Он согнулся в три погибели и шагнул в калитку. Калитка закрылась. Повернулся ключ в ржавом замке. Я остался один и сразу же стал опускать спинку сиденья. Скорей бы, скорей бы растянуться, отдых дать измученному телу, да и об измученной душе не мешало бы побеспокоиться — вполне заслужила, несчастная, короткий отпуск и полет в иные, более прохладные сферы.

Растянувшись, я обнаружил вдруг с удивлением, что уснуть не могу: все что-то во мне трепетало, дрожала жилочка под коленом, мелькали лица прошедших суток, жесты, движение машин, переключение света, сигнальные огни, проворачивались болты, отвинчивались патрубки… лист протокола вдруг косо, словно сорванный осенью, пересек картину, я обрадовался, что засыпаю, но от этой мысли проснулся окончательно.

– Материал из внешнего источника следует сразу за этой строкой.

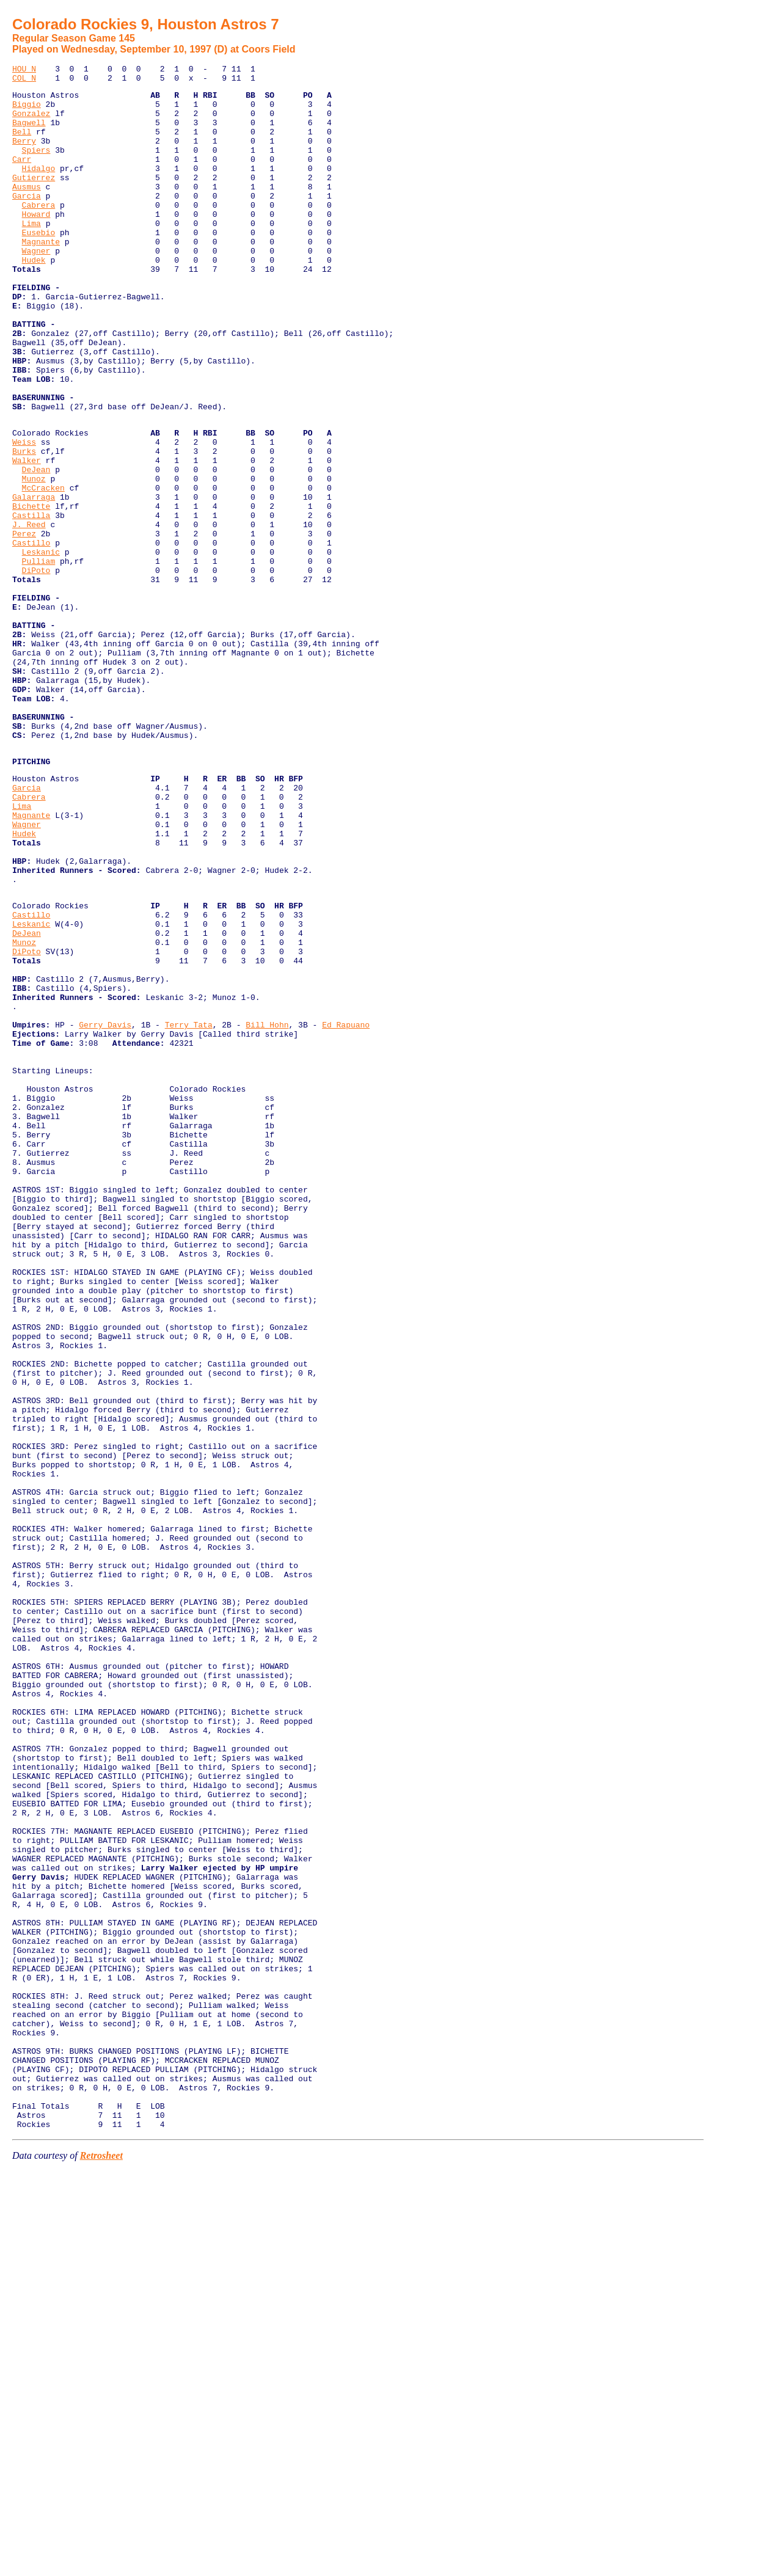 The height and width of the screenshot is (2576, 782). I want to click on Carr, so click(21, 177).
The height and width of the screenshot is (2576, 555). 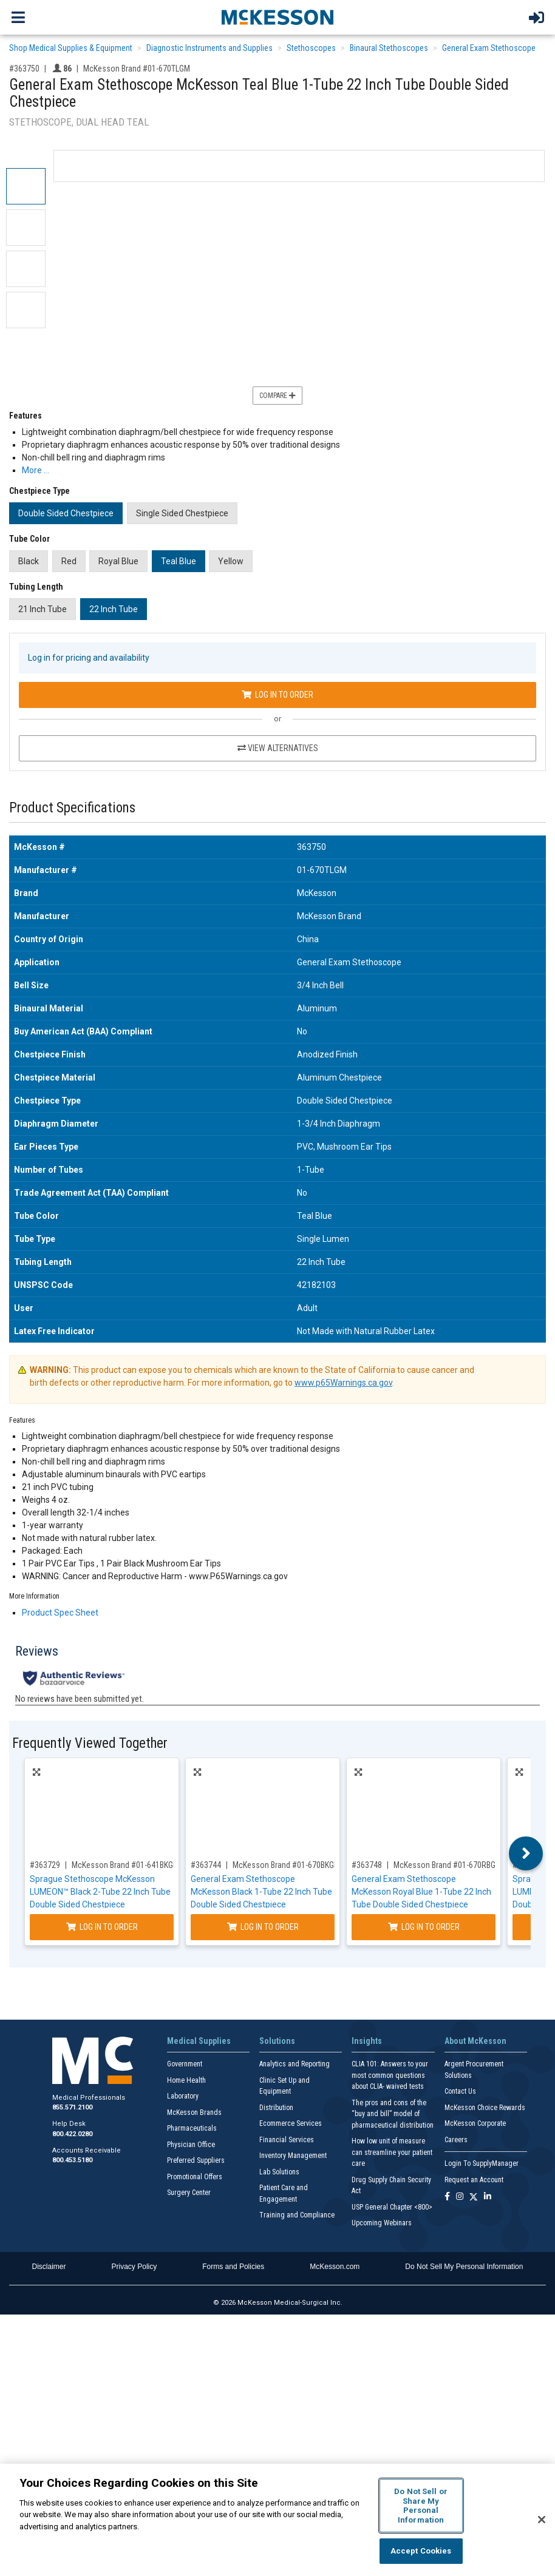 What do you see at coordinates (464, 2266) in the screenshot?
I see `Do Not Sell My Personal Information` at bounding box center [464, 2266]. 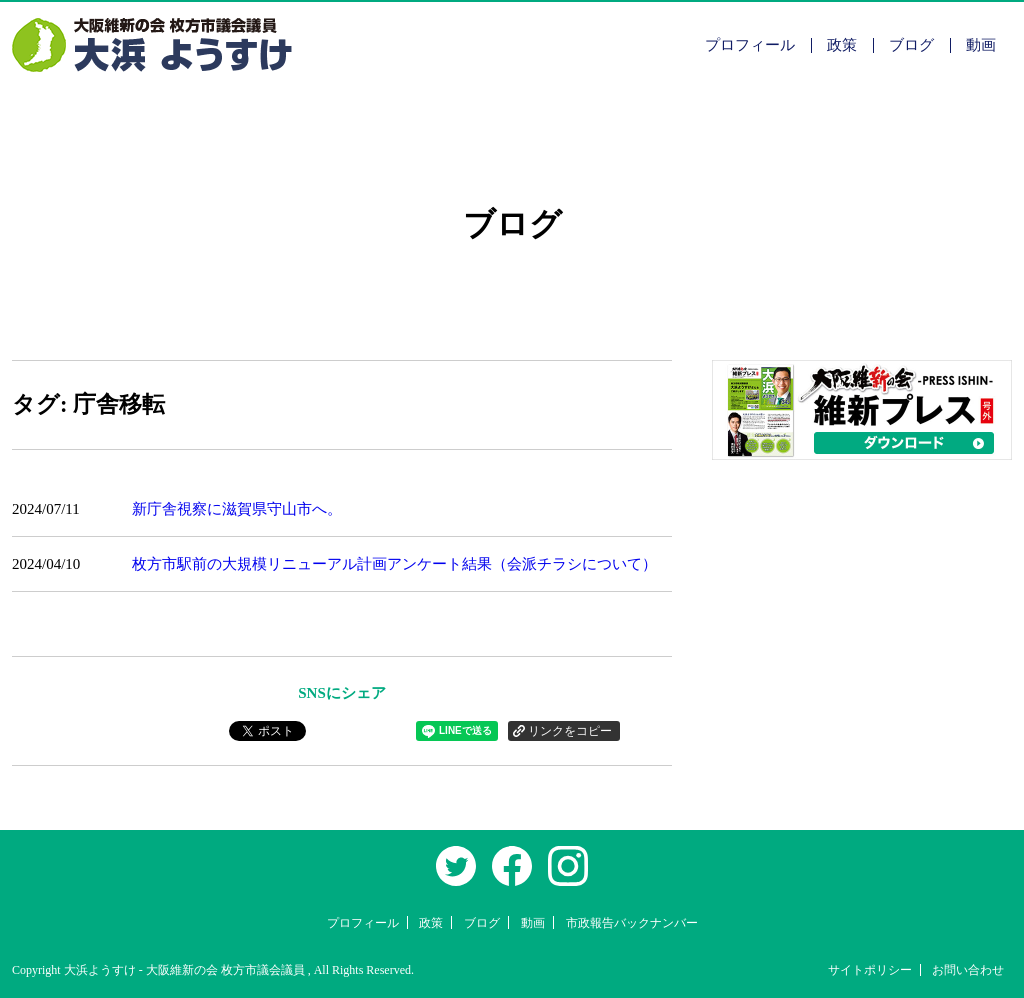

Казалось бы, плевать мне было на штрафную площадку, где сейчас стоял мой автомобиль, но вдруг она стала объектом моего пристального внимания, я вдруг обнаружил себя в окружении страшных монстров, диких калек, несчастных уродцев, что были еще совсем недавно великолепными аппаратами.

Вот нечто, именовавшееся когда-то «Волгой». Передок у нее выглядит так, словно на нем смыкались челюсти дракона. Даже чугунный блок цилиндров, торчащий из обрывков металла, и тот изуродован. Крыша примята к сиденьям, а на задранной вверх двери висит пиджак с полуоторванным рукавом.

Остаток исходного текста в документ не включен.